===== INFORMATION GIVEN =====

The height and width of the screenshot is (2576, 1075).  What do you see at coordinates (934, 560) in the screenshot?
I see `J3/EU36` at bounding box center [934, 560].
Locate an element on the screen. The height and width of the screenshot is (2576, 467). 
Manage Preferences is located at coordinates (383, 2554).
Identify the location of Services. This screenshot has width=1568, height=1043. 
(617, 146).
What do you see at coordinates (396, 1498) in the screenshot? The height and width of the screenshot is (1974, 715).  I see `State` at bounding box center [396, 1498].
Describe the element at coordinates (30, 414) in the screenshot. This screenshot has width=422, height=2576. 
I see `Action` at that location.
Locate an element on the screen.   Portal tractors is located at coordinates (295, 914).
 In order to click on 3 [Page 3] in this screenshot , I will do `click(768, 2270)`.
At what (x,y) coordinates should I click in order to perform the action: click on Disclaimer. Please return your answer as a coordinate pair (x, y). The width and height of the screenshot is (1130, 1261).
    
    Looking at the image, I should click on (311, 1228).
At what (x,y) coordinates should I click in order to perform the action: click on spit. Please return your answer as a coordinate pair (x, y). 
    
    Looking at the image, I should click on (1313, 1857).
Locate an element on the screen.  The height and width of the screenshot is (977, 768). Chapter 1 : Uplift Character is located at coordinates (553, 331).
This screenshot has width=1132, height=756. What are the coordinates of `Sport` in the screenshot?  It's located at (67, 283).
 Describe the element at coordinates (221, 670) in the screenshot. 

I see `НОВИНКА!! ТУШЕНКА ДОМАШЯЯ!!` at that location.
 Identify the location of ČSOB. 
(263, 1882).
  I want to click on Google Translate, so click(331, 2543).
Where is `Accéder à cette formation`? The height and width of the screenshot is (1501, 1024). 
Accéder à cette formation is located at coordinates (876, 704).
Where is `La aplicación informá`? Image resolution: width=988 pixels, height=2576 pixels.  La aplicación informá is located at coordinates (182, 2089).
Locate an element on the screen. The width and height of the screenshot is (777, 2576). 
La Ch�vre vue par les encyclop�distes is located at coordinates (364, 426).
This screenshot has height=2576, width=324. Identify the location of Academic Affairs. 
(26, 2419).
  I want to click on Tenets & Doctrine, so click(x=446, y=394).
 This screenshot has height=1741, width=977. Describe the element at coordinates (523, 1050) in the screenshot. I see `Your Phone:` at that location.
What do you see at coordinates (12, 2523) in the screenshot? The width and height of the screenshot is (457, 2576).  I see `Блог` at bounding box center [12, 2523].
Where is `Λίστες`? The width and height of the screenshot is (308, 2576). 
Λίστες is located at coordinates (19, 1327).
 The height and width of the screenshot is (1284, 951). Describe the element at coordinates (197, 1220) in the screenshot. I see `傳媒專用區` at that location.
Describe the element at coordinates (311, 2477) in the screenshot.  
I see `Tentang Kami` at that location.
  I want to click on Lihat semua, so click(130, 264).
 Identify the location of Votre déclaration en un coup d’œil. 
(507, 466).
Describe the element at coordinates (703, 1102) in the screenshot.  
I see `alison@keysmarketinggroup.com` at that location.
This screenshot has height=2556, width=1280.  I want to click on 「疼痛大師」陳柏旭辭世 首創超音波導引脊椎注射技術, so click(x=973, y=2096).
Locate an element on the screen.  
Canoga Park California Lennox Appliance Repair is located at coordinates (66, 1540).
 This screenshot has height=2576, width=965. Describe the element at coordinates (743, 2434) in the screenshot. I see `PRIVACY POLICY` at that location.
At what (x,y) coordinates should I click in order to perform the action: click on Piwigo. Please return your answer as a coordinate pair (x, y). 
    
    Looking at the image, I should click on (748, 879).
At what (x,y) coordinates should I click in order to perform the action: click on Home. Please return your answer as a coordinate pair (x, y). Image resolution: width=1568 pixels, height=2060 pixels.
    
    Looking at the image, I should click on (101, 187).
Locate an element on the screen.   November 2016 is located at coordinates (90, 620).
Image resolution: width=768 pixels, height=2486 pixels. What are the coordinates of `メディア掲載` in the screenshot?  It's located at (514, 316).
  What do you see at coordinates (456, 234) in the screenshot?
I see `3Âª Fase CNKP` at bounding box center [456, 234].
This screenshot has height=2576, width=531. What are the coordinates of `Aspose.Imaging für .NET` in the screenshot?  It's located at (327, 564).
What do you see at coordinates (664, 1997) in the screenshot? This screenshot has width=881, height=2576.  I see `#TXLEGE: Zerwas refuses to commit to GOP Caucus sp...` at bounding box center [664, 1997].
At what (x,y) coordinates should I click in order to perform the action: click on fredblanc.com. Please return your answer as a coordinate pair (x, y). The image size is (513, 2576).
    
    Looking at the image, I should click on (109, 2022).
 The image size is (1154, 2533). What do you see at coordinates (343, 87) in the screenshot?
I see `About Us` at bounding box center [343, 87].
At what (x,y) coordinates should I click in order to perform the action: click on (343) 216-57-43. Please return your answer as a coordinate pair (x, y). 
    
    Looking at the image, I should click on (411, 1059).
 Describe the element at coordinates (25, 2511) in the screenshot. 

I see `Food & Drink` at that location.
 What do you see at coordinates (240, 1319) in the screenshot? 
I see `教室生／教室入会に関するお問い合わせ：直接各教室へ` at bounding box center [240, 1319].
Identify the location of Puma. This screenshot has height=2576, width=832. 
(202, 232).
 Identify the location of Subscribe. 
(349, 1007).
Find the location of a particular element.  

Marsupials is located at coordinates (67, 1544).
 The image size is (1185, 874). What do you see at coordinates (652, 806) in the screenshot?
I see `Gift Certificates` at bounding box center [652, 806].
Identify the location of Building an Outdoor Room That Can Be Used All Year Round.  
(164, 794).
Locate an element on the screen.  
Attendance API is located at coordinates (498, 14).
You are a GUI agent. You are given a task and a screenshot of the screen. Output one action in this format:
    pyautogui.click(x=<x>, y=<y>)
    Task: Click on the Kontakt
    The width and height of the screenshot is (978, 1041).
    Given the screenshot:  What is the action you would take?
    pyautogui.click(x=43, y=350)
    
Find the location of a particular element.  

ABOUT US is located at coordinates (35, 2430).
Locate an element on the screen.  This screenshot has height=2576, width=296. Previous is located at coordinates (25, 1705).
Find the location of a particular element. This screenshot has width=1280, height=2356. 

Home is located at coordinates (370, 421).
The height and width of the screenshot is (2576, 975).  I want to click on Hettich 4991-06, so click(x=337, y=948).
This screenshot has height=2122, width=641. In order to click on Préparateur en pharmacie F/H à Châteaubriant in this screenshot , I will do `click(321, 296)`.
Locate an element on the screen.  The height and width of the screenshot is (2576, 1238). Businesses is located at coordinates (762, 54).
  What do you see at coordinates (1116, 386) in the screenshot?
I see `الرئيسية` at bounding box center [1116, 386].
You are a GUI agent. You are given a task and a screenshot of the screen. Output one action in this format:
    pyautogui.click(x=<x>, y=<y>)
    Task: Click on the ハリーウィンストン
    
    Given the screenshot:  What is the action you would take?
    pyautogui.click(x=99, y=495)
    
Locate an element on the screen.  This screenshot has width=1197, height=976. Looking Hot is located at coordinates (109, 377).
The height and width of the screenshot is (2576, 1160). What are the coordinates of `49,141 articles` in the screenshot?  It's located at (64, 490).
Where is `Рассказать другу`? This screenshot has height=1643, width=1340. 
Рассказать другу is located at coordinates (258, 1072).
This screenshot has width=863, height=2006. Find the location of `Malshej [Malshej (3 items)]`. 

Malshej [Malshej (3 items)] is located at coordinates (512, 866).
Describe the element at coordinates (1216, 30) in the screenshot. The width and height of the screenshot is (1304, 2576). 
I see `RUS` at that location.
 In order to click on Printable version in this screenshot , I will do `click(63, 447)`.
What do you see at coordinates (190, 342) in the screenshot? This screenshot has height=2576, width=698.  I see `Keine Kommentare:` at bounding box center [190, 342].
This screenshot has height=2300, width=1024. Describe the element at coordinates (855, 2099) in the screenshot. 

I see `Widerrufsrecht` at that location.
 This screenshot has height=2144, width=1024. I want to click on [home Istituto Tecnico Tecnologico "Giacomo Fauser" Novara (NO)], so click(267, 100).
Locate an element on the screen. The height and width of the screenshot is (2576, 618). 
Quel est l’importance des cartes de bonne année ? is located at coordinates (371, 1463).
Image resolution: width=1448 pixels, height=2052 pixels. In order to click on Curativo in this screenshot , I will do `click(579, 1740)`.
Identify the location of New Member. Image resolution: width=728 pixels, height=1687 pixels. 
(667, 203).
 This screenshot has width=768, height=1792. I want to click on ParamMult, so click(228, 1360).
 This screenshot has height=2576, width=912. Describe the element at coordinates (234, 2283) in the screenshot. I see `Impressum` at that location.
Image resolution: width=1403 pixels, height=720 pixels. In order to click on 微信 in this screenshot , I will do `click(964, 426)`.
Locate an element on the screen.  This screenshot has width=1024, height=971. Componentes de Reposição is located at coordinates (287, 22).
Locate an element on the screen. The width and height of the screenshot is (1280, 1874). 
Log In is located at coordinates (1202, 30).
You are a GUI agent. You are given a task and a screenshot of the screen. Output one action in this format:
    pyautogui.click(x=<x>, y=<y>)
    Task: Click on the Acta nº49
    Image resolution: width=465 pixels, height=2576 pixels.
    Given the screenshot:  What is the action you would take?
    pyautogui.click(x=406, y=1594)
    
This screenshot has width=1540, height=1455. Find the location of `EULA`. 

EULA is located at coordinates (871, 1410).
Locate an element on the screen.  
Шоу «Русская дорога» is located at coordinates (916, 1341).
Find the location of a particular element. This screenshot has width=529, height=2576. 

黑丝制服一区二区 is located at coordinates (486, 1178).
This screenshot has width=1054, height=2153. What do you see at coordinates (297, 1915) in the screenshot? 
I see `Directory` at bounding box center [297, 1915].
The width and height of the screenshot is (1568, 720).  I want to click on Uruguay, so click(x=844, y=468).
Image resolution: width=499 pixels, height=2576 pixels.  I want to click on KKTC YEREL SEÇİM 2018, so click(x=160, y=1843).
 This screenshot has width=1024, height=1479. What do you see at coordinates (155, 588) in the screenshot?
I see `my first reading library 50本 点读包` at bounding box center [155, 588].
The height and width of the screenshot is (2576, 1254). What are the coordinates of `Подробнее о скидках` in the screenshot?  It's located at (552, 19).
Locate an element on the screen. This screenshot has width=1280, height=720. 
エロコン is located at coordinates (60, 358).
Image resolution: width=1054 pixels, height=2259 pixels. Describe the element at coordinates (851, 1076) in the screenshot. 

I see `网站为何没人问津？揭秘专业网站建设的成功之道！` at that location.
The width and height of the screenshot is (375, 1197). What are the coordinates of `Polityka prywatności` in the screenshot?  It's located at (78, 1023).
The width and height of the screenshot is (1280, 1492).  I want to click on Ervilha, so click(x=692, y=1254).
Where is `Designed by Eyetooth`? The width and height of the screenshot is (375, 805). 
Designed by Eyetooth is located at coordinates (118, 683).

=====

Keep only the lines from the line with "is (375, 805)." to the end of the records above, and repeat them exactly.

Where is `Designed by Eyetooth`? The width and height of the screenshot is (375, 805). 
Designed by Eyetooth is located at coordinates (118, 683).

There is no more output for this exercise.